Grenzo lets you pay two mana (at instant speed, and repeatedly) to put the bottom card of your library into play if it is a creature of lesser or equal power to Grenzo. Since he is an X spell, his power is equal to the mana you choose to pay, letting the selection of creatures you can grab scale with your investment.

This suggests two strategies: either make Grenzo really big, and push out huge monsters on the cheap, or ensure that the creatures in your deck are small enough that even a mini Grenzo can get them. While the former is something I’ve tried in the past, I’ll be discussing the latter here.


How Can We Win With Just Small Creatures?

Pretty easily, as it turns out. In RB we have access to some pretty nasty creature-based combos, the simplest being Kiki-Jiki, Mirror Breaker + Zealous Conscripts. Oh wait, did I not mention? This is a combo deck. Yes, I’m one of those guys you heard about in the Kangee deck tech. If you didn’t want to read about that, you can stop here and go try to play Grenzo with Vampire Nighthawk or Herald of Leshrac or whatever.

I’ll wait.

Are they gone? Cool. I lied about waiting.

The other standalone combo we’re playing is Necrotic Ooze. Since we spend most of the game milling ourselves, and our curve is pretty low to begin with, the Phyrexian Devourer/Triskelion win isn’t very reliable. I’ve opted for Kiki-Jiki + Mogg Fanatic in its place. Tap Necrotic Ooze to copy itself with haste, rinse and repeat until you have half a billion Oozes, then sacrifice them all to ping people to death.

I specify “standalone combo” here because there are numerous loops that require Grenzo to be in play, many of which have interchangable or surprising pieces. I will go over these in more detail later, but for now it’s sufficient to get the idea of what the deck is trying to do: flip through as much of the library as possible, stabilize a loop, repeat until you’ve won.


Just Show Me the List Already.

Fine, fine. You can find the most updated list on Tappedout here.

Creatures

When I activate Grenzo, I want a greater than 50% chance of it paying off. As such, I run over 50 creatures.

Mana dorks are incredibly important to the deck’s strategy. Ramping by only one land per turn is not sufficient, so there needs to be some amount of creatures that give you consistent mana increases across turns. This is both so you can flip increasingly large numbers of cards (which get you more mana), and so you can cast actual spells while still holding up Grenzo activations.
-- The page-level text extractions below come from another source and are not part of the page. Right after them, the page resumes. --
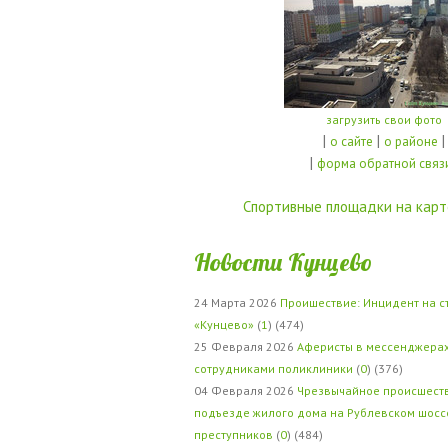
загрузить свои фото
|
|
|
о сайте
о районе
|
форма обратной связ
Спортивные площадки на карт
Новости Кунцево
24 Марта 2026
Проишествие: Инцидент на с
«Кунцево»
(
1
) (474)
25 Февраля 2026
Аферисты в мессенджерах
сотрудниками поликлиники
(
0
) (376)
04 Февраля 2026
Чрезвычайное происшеств
подъезде жилого дома на Рублевском шосс
преступников
(
0
) (484)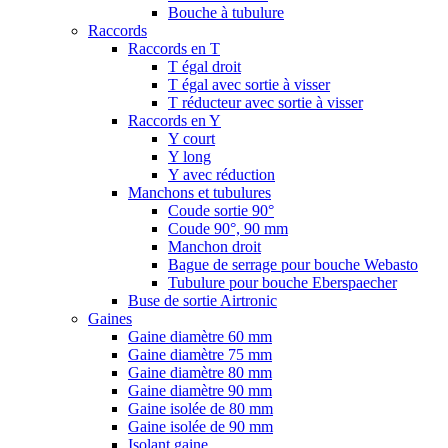
Bouche à tubulure
Raccords
Raccords en T
T égal droit
T égal avec sortie à visser
T réducteur avec sortie à visser
Raccords en Y
Y court
Y long
Y avec réduction
Manchons et tubulures
Coude sortie 90°
Coude 90°, 90 mm
Manchon droit
Bague de serrage pour bouche Webasto
Tubulure pour bouche Eberspaecher
Buse de sortie Airtronic
Gaines
Gaine diamètre 60 mm
Gaine diamètre 75 mm
Gaine diamètre 80 mm
Gaine diamètre 90 mm
Gaine isolée de 80 mm
Gaine isolée de 90 mm
Isolant gaine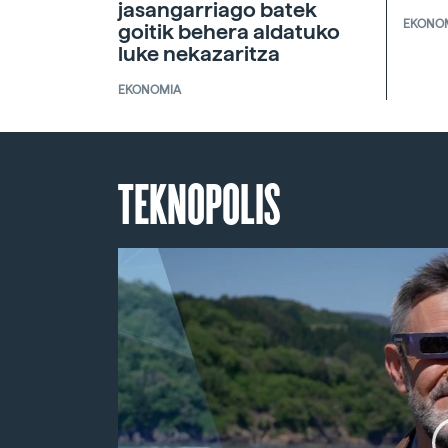
jasangarriago batek
EKONO
goitik behera aldatuko
luke nekazaritza
EKONOMIA
TEKNOPOLIS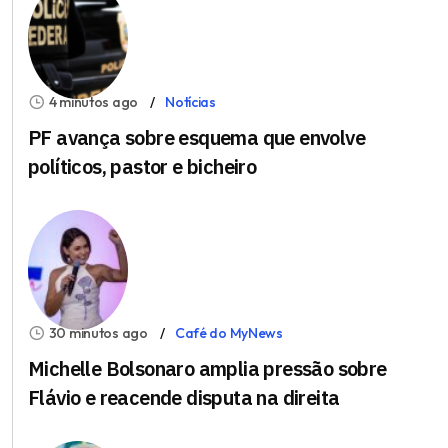
4 minutos ago
Notícias
PF avança sobre esquema que envolve
políticos, pastor e bicheiro
30 minutos ago
Café do MyNews
Michelle Bolsonaro amplia pressão sobre
Flávio e reacende disputa na direita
These creatures provide less reliable mana production, but generally in greater bursts. They allow you to flip more creatures in a turn than normal, leading to unexpected wins.

Recurring resources is pretty important here, as bringing back a key combo piece from the grave is generally easier than trying to get a funcitonal copy from the library. Epitaph Golem is the sleeper hit here, in its repeatability and the sheer number of combos it enables.
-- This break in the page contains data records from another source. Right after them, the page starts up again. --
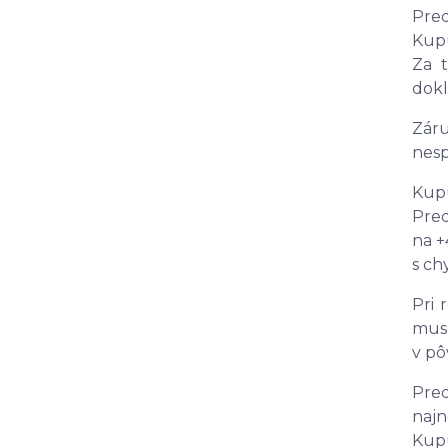
Pre
Kupu
Za t
dokl
Zár
nesp
Kup
Pred
na +
s ch
Pri 
mus
v pô
Pre
najn
Kup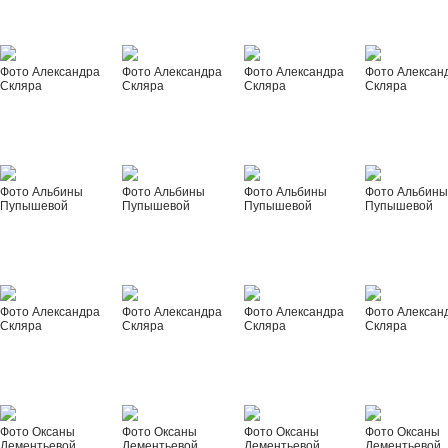
Фото Александра
Фото Александра
Фото Александра
Фото Алексан
Скляра
Скляра
Скляра
Скляра
Фото Альбины
Фото Альбины
Фото Альбины
Фото Альбин
Пупышевой
Пупышевой
Пупышевой
Пупышевой
Фото Александра
Фото Александра
Фото Александра
Фото Алексан
Скляра
Скляра
Скляра
Скляра
Фото Оксаны
Фото Оксаны
Фото Оксаны
Фото Оксаны
Дементьевой
Дементьевой
Дементьевой
Дементьевой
Sources of haste allow you to often play one turn ahead with mana dorks and reanimator creatures.

If there’s one thing Rakdos is good at, it’s removal. This package is relatively small compared to what we could be playing; in a meta with more things like Linvala or Elesh Norn, I would definitely expand this list.

Some combination of these creatures is responsible for the vast majority of the deck’s wins. Again, I’ll give a more full list of combos later on.

These guys are more generalized utility. The slots are pretty flexible, none are required for the deck to accomplish its plan.

So there’s all your creatures. The non-creatures have to be pretty darn good to justify the slot, so I’ll address these individually.

Instants

The most flexible removal in Rakdos. The only mana-efficient way to permanently deal with enchantments. Required.

The spot removal I play needs to be either super flexible or so cheap you don’t need to pay for it.  Fire Covenant and Snuff Out currently fill those roles.

Pyroblast and Red Blast are really nice “gotchas” to have in your pocket. You could play both; I like just the one to keep the fear in ’em.

None of the modes individually are good enough, but the flexibility lets this make the cut. It has game against nearly any opposing combo, can shut off value engines, and blows up that nasty early game Sol Ring. Couldn’t ask for more.

Sorceries

This one is something I’m trying out. The flashback on this is the only reason it’s here, since it’s more likely to hit the grave than it is to be drawn.

This should probably go in every red deck, honestly.

Artifacts

Convert a creature into another flip. Seems fair, given that it’s roughly a 50% exchange rate with the deck’s composition, and it is fair, until you combine it with other cards.

Just double your flips. That’s enough.  The fact that I’m running Bracers should tell you how good Heartstone is.

Fixes iffy draws, recovers you from certain doom, goes crazy with Skirge Familiar. This is banned in modern for a reason.

Auto-include in… everything?

Enchantments

Oh boy, this thing. It’s worth rephrasing exactly what this card does. Whenever a creature comes into play, on anyone’s field, you get one colorless mana per creature you control that shares a creature type with it. If it was your creature, you get one mana for itself. If you stack triggers such that more creatures come into play with this ability on the stack, you can start getting mana on the order of polynomials. This card is actually absurd. If you untap with it, you will almost always win. I’ve seen someone try to Reclamation Sage it down, only to win in response because I controlled a Shaman, and that gave me enough mana to kill everyone on the stack. Of all the cards in the deck, this is the single one that will win the game on its own.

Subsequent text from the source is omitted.